Una alta resolución Método de Seguimiento activación fosforilación dependiente de IRF3

Published: January 24, 2016
doi:
10.3791/53723
, , ,
1CRCHUM – Research center, Centre Hospitalier de l’Université de Montréal,Université de Montréal, 2Department of Biochemistry and Molecular Medicine,Université de Montréal, 3Faculty of Medicine,Université de Montréal

Summary

Here we describe a procedure allowing a detailed analysis of the phosphorylation-dependent activation of the IRF3 transcription factor. This is achieved through the combination of a high resolution SDS-PAGE and a native-PAGE coupled to immunoblots using multiple phosphospecific antibodies.

Abstract

The IRF3 transcription factor is critical for the first line of defense against pathogens mainly through interferon β and antiviral gene expression. A detailed analysis of IRF3 activation is essential to understand how pathogens induce or evade the innate antiviral response. Distinct activated forms of IRF3 can be distinguished based on their phosphorylation and monomer vs dimer status. In vivo discrimination between the different activated species of IRF3 can be achieved through the separation of IRF3 phosphorylated forms based on their mobility shifts on SDS-PAGE. Additionally, the levels of IRF3 monomer and dimer can be monitored using non-denaturing electrophoresis. Here, we detail a procedure to reach the highest resolution to gain the most information regarding IRF3 activation status. This is achieved through the combination of a high resolution SDS-PAGE and a native-PAGE coupled to immunoblots using multiple total and phosphospecific antibodies.
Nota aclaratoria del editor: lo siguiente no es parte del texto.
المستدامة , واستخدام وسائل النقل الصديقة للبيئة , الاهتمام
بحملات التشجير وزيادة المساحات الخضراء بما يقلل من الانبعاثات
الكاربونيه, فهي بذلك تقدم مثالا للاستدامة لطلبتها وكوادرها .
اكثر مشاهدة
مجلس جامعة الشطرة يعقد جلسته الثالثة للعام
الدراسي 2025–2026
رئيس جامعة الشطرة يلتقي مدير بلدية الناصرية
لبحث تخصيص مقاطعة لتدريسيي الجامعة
This experimental strategy constitutes an affordable and sensitive approach to acquire all the necessary information for a complete analysis of the phosphorylation-mediated activation of IRF3.

Introduction

El factor de transcripción expresado doquier y constitutivamente interferón (IFN) Factor de Regulación 3 (IRF3) es fundamental para la primera línea de defensa contra los patógenos, principalmente a través de la inducción de IFNß, pero también a través de la inducción de la quimiocina (motivo CC) ligando 5 (CCL5 ) y varias proteínas antivirales incluyendo la proteína inducida por IFN con tetratricopeptide repite IFIT1 / 2/3 a 1-3. Activación IRF3 ha sido reportado después de la infección con numerosos virus, o la exposición a ácido poliinosínico policitidílico (poli I: C) o lipopolisacárido (LPS) 4. Es importante destacar que los virus más estudiadas han desarrollado mecanismos para evadir la respuesta mediada por IRF3, y por lo tanto escapar de la defensa inmune innata 5 host. Por lo tanto, el seguimiento de la activación IRF3 es de gran importancia para comprender los mecanismos moleculares de la defensa del huésped antiviral innata, sino también para identificar la estrategia usada por los virus para contrarrestar esta respuesta.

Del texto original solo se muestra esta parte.